Bisnis.com, JAKARTA -- Kamar Dagang dan Industri (Kadin) mengusulkan agar nilai transaksi di daerah perbatasan ditingkatkan menjadi 1.500 ringgit Malaysia per orang per bulan sejalan dengan kebutuhan masyarakat di tapal batas yang semakin meningkat.
Nilai transaksi maksimal RM600 per orang per bulan dalam Border Trade Agreement atau perjanjian lintas batas dan perdagangan antara Indonesia dan Malaysia yang berlaku sejak 1970 dinilai tidak relevan dengan perkembangan zaman.
Wakil Ketua Umum Kadin Bidang Pemberdayaan Daerah Tertinggal dan Bulog Natsir Mansyur mengatakan tingkat inflasi di perbatasan sudah berbeda jauh dibandingkan dengan kondisi 1970.
Alasan lainnya, pembatasan yang terlalu ketat justru memicu penyelundupan. Atau, jika transaksi diketahui melebihi RM600, maka akan dikenai peraturan ekspor-impor dan dikenai pajak impor.
"Sekarang situasi inflasinya sudah tinggi, jadi RM600 itu kurang. Jangan terlalu kita ketati sampai ruang gerak masyarakat perbatasan terbatas," kata Natsir dalam konferensi pers tentang percepatan pembangunan perekonomian kawasan perbatasan, Jumat (5/12/2014).
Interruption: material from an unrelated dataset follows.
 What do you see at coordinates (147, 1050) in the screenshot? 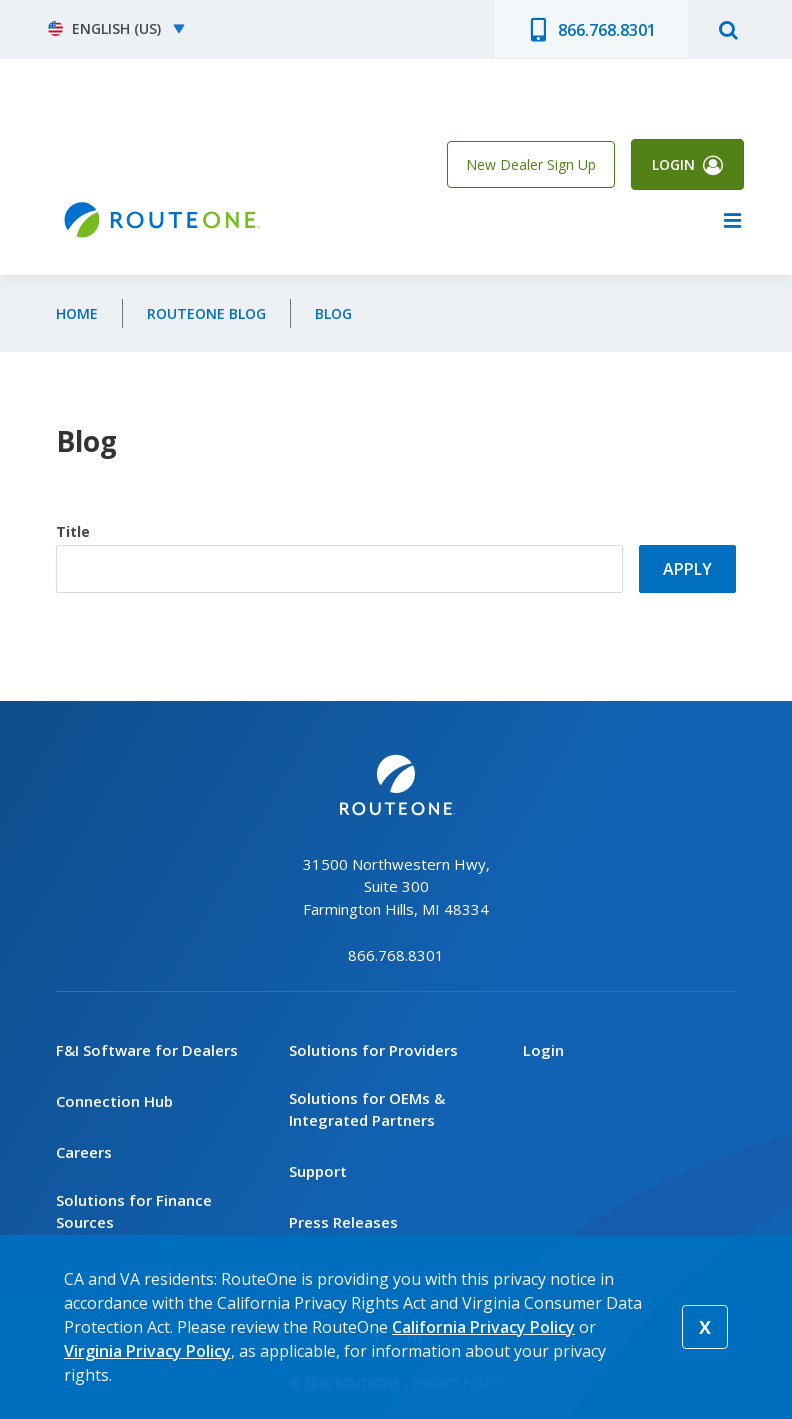
I see `F&I Software for Dealers` at bounding box center [147, 1050].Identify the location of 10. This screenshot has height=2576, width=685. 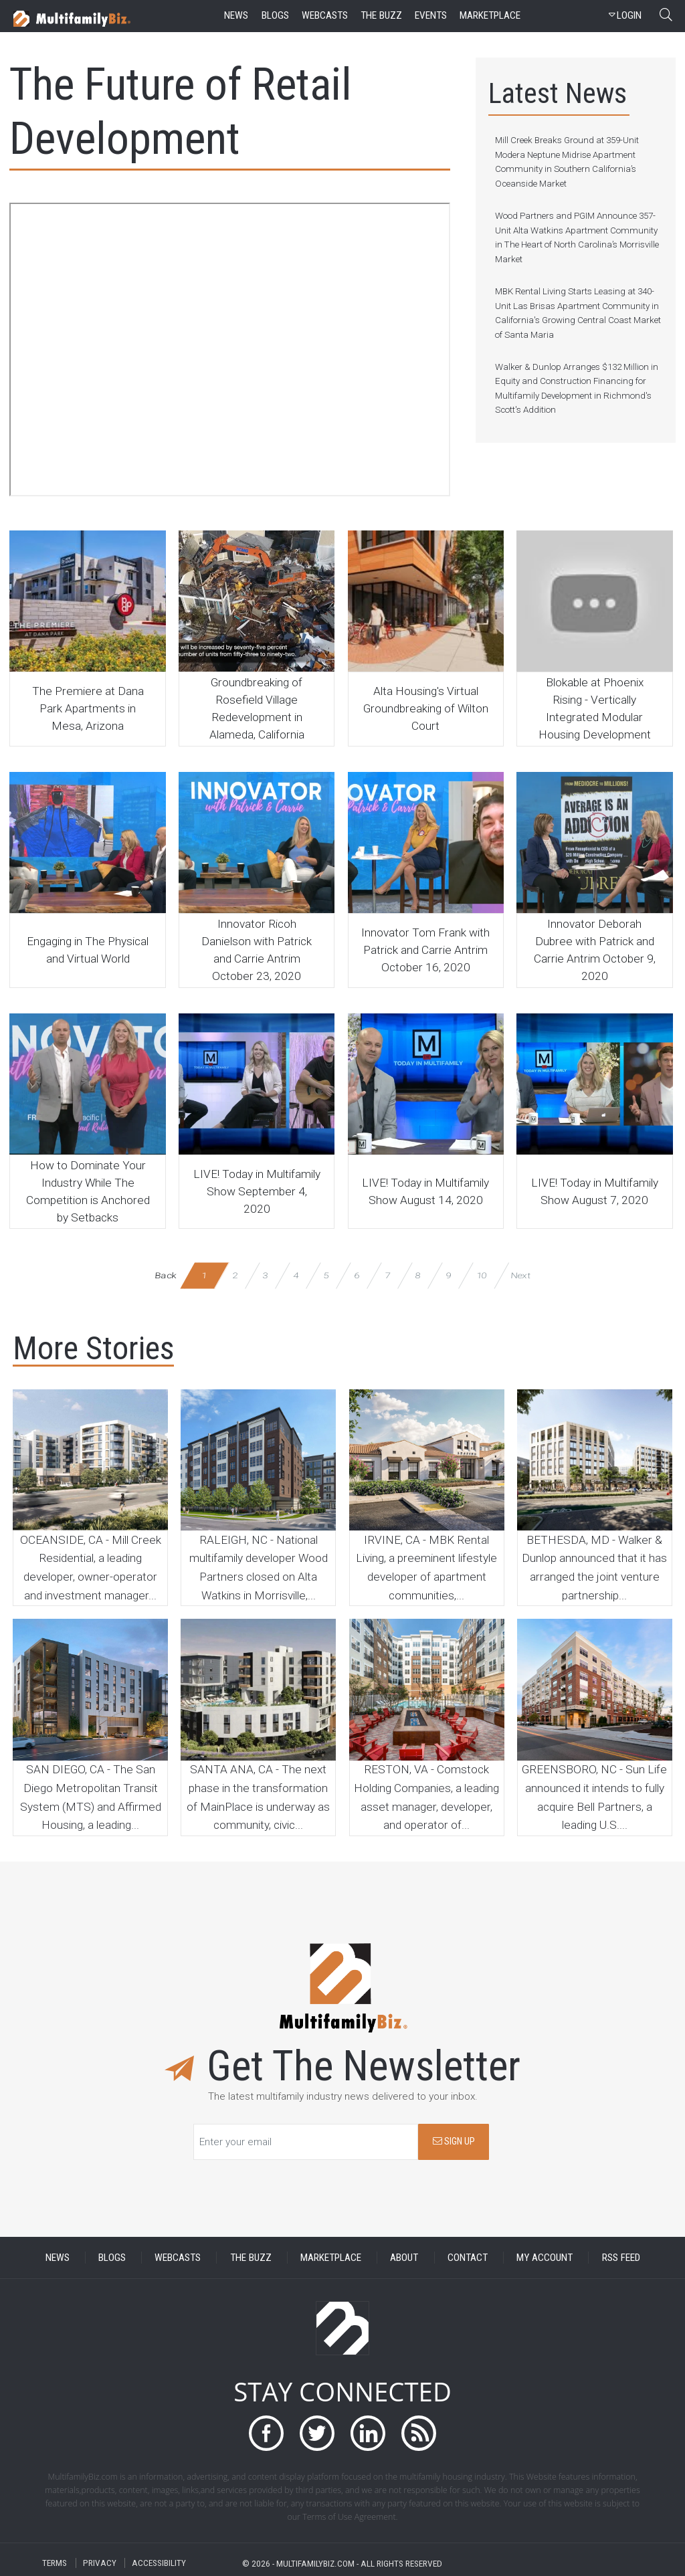
(481, 1275).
Pembahasan peraturan pemerintah (PP) mengenai perdagangan perbatasan sebagai aturan pelaksana UU No 7/2014 tentang Perdagangan menjadi momentum tepat untuk merevisi batasan nilai transaksi itu.
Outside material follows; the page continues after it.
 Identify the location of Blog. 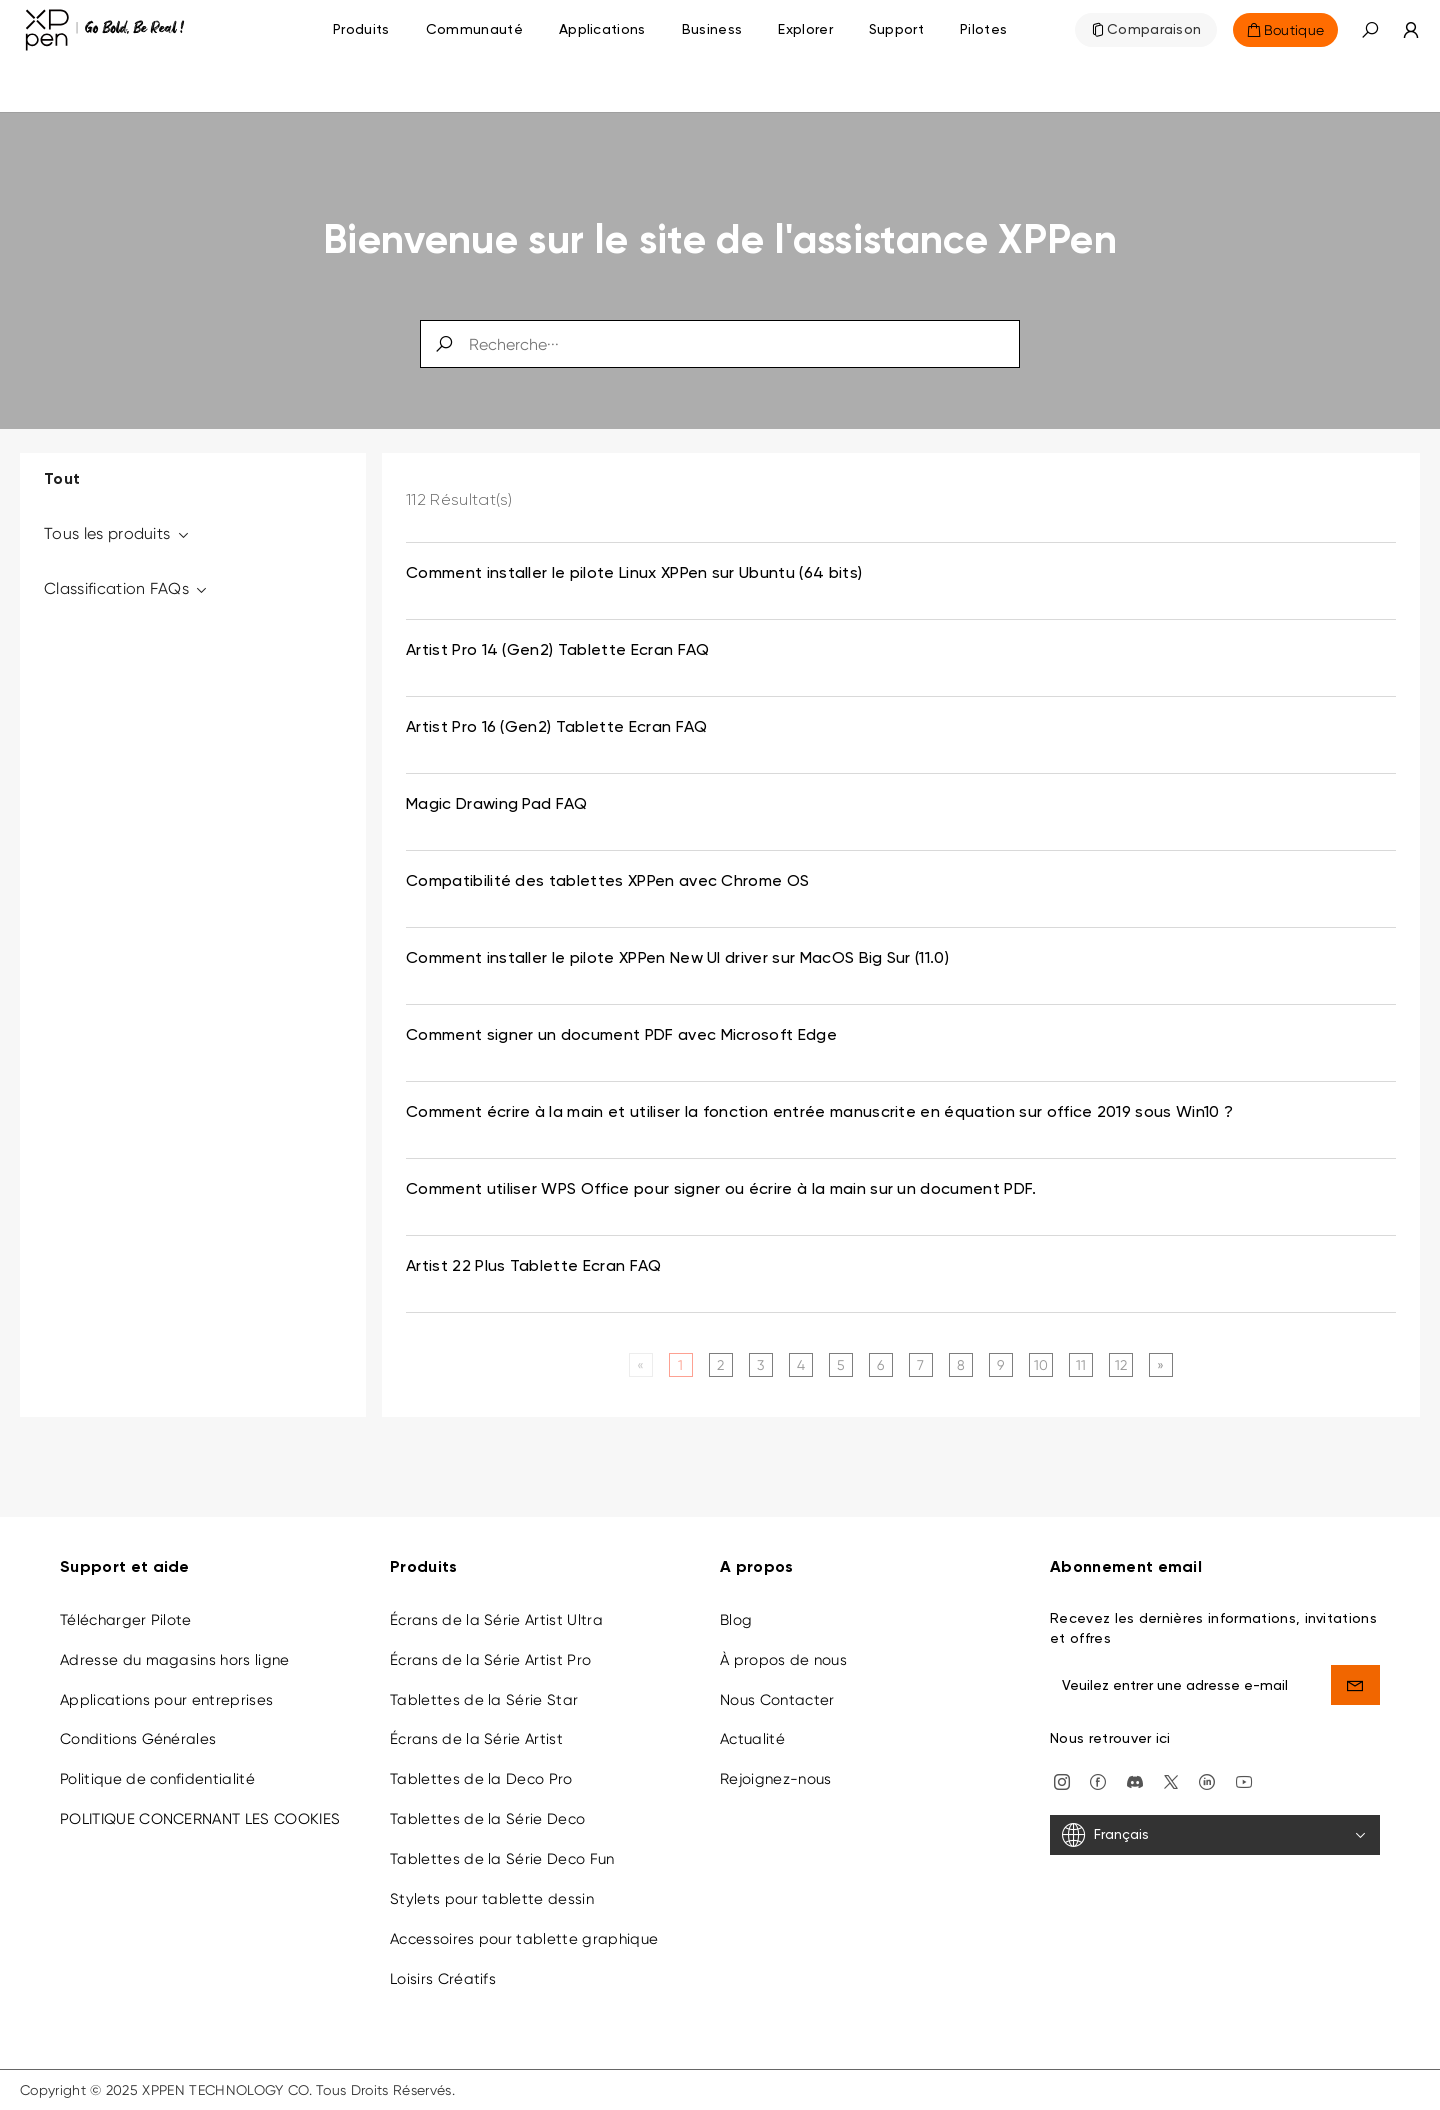
(736, 1620). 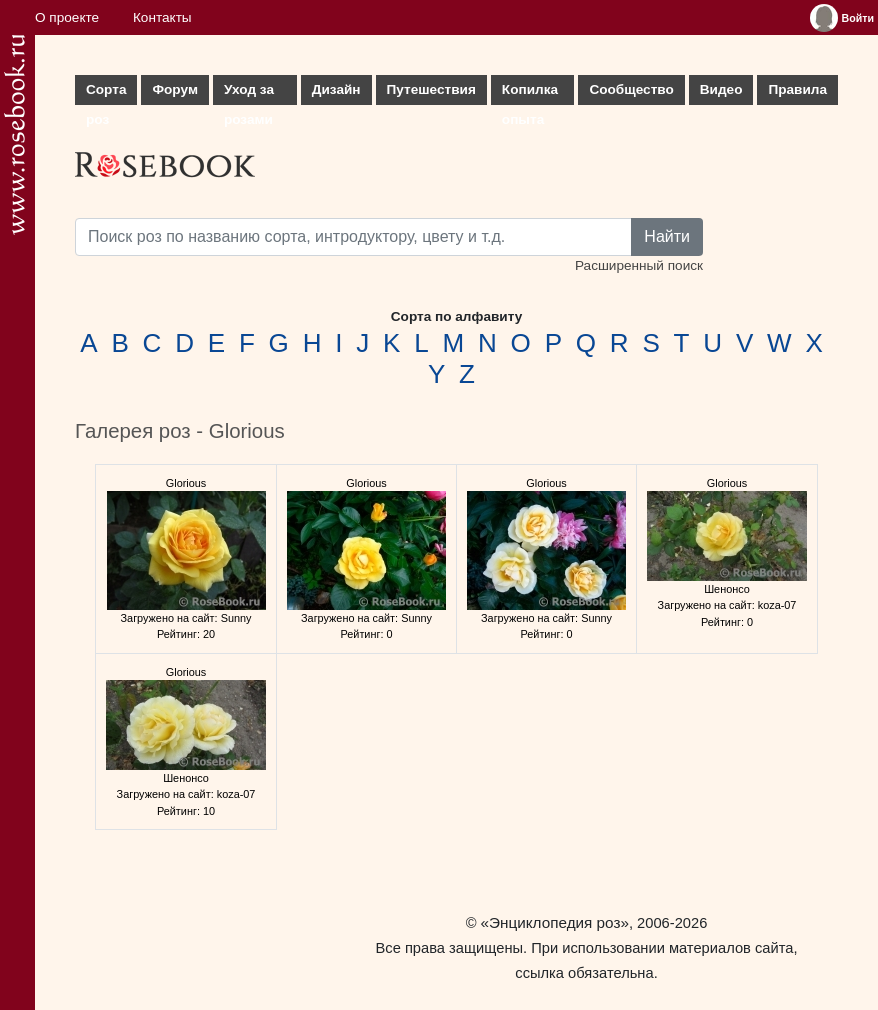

UU Perdagangan hanya menyebutkan nilai transaksi maksimal pembelian barang di luar daerah pabean untuk dibawa ke dalam daerah pabean diatur dalam perjanjian bilateral.
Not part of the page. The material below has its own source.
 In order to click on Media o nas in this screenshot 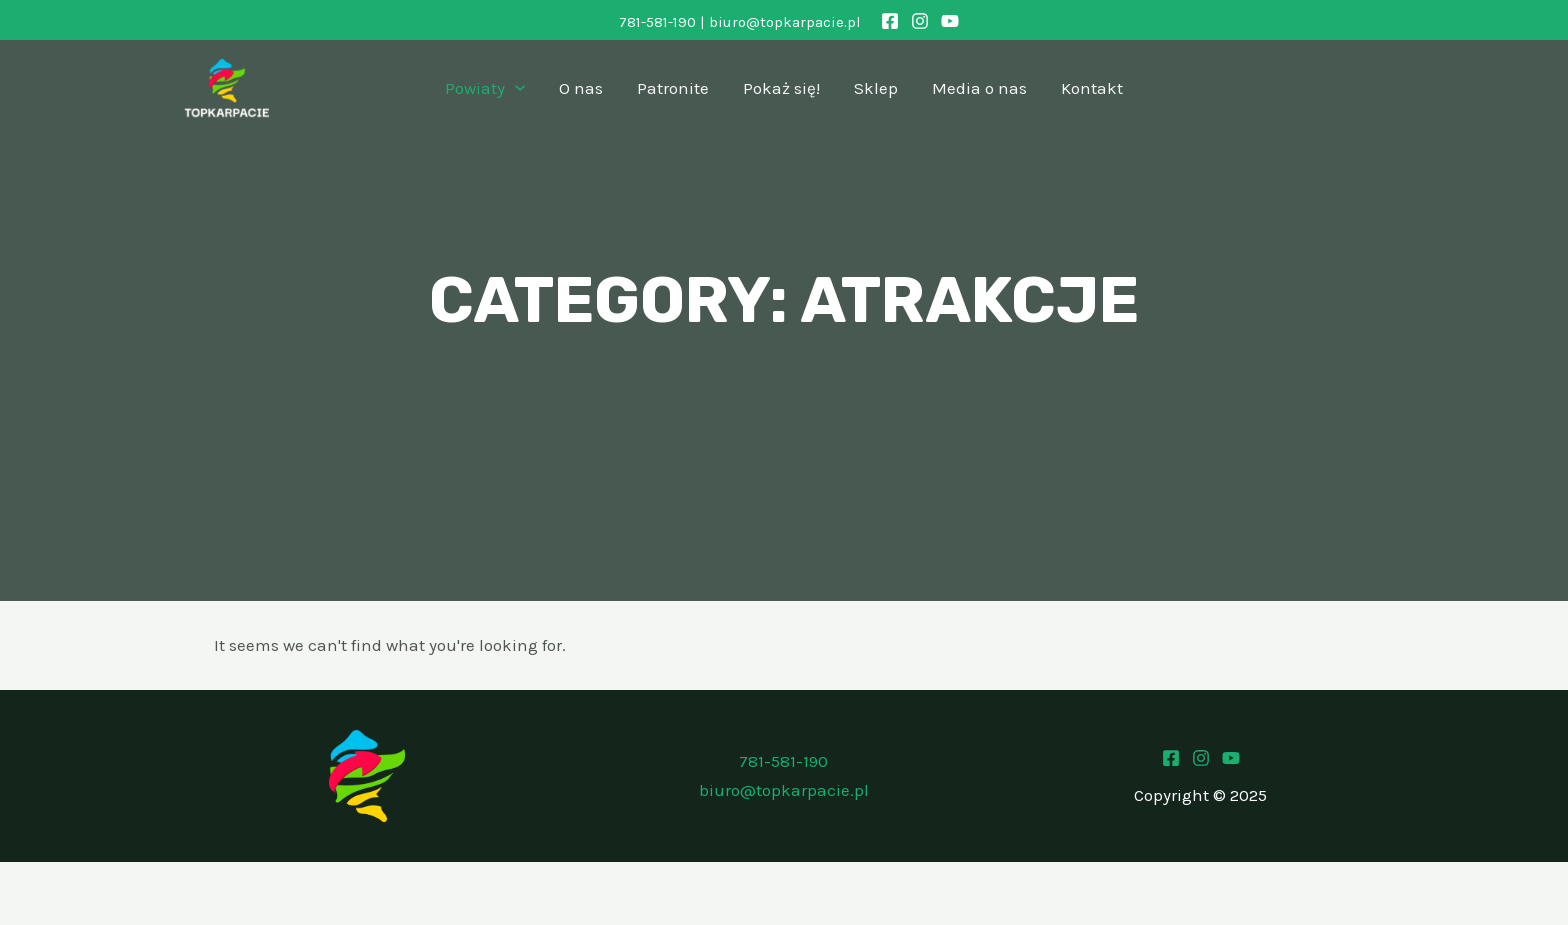, I will do `click(979, 88)`.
Adapun PP harus terbit paling lambat dua tahun setelah UU diundangkan pada 11 Maret 2014.
Kadin juga menyoroti konektivitas antardaerah yang buruk di luar Jawa, apalagi di daerah perbatasan.
Natsir mengatakan pemerintah sudah saatnya 'menjahit' konektivitas darat, laut, dan udara, di perbatasan.
Pemerintah diharapkan membangun infrastruktur pelabuhan dan bandara, sedangkan swasta akan melengkapinya dengan sarana berupa kapal, pesawat perintis, dan angkutan barang.
"Untuk pembangunan infrastrukturnya, swasta mungkin tidak bisa karena pengembalian investasinya lambat, tetapi untuk penunjangnya, kami bisa" ujar Natsir.
Selain konektivitas, tiga hal lainnya harus segera diputuskan pemerintah.
Pertama, kewenangan daerah perbatasan untuk mengimpor langsung beberapa komoditas pokok, seperti beras, gula, minyak goreng, dan gas, sebagai solusi jangka pendek untuk mengatasi mahalnya harga kebutuhan pokok di tapal batas.
"Itu selama konektivitas di perbatasan masih terbatas. Itu pun hanya untuk beberapa kabupaten. Daripada menyelundup, lebih baik dilegalkan saja, toh dia bayar pajak. Barangnya juga bisa diukur, misalnya berdasarkan kebutuhan gula per kapita," kata Natsir.
Kedua, pembangunan dryport Entikong, Kalimantan Barat, yang telah mengantongi izin prinsip pada 2012 perlu dipercepat.
Dengan demikian, aktivitas perdagangan antara kawasan perbatasan Indonesia di Kalbar dengan negara tetangga lebih terkontrol dengan baik.
Ketiga, pembangunan transmisi listrik di perbatasan yang dapat dilakukan dengan bekerja sama dengan Sarawak.